Stored 'df' (DataFrame)


## 2. Dataset Overview


### A. What is the structure of this dataset?

The data consists of the biking information of 1.65 million instances from Nov 2017-Sep 2018. From the starting time, different aspects of time like- hour, duration, whether the day is weekend or not has been extracted. Also from the longitude and latitude, the distance of the journey has been calculated. At this point, There are 26 features in the dataset out of which 8 are string values as can be seen from the summary information. 

The qualitative variables provide information about the start station name, end station_name, gender of the rider, and user type- Customer or a Subscriber, longitude and latitude of the starting and ending station and the month when the journey started. 


### B. What is/are the main feature(s) of interest in the dataset?

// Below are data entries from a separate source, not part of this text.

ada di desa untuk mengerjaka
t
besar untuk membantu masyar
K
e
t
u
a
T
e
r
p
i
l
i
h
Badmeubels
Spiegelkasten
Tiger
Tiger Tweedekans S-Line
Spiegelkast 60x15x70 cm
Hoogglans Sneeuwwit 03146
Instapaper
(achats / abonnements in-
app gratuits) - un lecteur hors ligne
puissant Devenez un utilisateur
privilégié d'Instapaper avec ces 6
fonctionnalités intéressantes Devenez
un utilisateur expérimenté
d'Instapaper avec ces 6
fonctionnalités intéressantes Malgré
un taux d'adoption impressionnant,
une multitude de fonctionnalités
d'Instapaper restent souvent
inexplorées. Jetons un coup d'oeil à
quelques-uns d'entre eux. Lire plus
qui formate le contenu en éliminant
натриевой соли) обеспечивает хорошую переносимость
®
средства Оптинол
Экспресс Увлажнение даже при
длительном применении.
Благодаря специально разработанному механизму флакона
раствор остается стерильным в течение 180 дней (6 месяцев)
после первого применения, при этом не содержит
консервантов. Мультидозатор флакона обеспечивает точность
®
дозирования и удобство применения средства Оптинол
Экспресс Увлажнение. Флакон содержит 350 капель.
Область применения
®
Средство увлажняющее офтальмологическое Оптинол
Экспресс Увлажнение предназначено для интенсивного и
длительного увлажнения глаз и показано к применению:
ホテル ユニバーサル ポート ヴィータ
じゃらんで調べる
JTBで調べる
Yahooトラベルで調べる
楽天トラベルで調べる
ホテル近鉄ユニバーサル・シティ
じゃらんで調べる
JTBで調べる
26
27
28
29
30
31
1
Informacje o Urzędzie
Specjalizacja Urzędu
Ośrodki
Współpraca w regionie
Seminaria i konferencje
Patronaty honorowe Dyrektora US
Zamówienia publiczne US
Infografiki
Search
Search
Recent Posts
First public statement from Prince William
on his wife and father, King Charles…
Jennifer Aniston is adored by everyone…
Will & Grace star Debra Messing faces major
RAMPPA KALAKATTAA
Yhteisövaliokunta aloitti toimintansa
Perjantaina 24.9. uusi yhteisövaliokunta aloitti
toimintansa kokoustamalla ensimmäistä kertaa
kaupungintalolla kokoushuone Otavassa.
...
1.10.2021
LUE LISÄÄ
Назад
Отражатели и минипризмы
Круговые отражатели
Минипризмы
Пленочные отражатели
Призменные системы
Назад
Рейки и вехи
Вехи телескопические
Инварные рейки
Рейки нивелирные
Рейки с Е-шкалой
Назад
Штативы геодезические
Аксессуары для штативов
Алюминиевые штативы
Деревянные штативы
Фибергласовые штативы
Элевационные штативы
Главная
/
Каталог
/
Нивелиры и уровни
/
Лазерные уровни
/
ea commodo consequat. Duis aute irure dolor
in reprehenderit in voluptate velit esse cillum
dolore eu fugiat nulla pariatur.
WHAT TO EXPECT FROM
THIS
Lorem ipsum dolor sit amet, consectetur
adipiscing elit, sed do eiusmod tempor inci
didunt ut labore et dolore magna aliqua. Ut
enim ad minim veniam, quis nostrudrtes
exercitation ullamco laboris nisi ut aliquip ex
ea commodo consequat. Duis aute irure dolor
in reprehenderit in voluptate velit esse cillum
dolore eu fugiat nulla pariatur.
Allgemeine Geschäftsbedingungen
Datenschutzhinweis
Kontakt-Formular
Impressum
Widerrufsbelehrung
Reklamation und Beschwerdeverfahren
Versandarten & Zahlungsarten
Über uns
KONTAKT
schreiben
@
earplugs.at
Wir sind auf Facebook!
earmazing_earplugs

I'm most interested in figuring out the main characteristics of the bikers, and the variation between the user types, age and gender groups across various time of the year.  I will investigate the dataset for their riding patterns in terms of distance and duration covered during the journey to find out the important features.



### C. What features in the dataset do you think will help support your investigation into your feature(s) of interest?

Age, distance, duration, starting and ending stations are be the most interesting features of the dataset for me. 

To perform the analysis, I will divide the age, distance and duration data into different categories related to gender-Male, Female or other type, age group, and user type-customers or subscribers. Finally, I will find the busiest routes of biking from the starting and ending stations. Based on the analysis, I will make specific recommendations that will be used during the targeted campaign.

### D. Univariate, Bivariate and Multivariate Exploration

Instead of exploring all the univeraiate, Bivariate and Multivariate variables all at once, I will analyze the univariate variables like user type, age, gender, duration, starting and ending stations in each section of the analysis. Time to time, I will show the relationship between the vriables such as- the age of the gender group, age of the users, distance and duration per user group in various days etc. to explore the bivariate and multivariate relations. This in my opinion makes the story more co-herent and interesting.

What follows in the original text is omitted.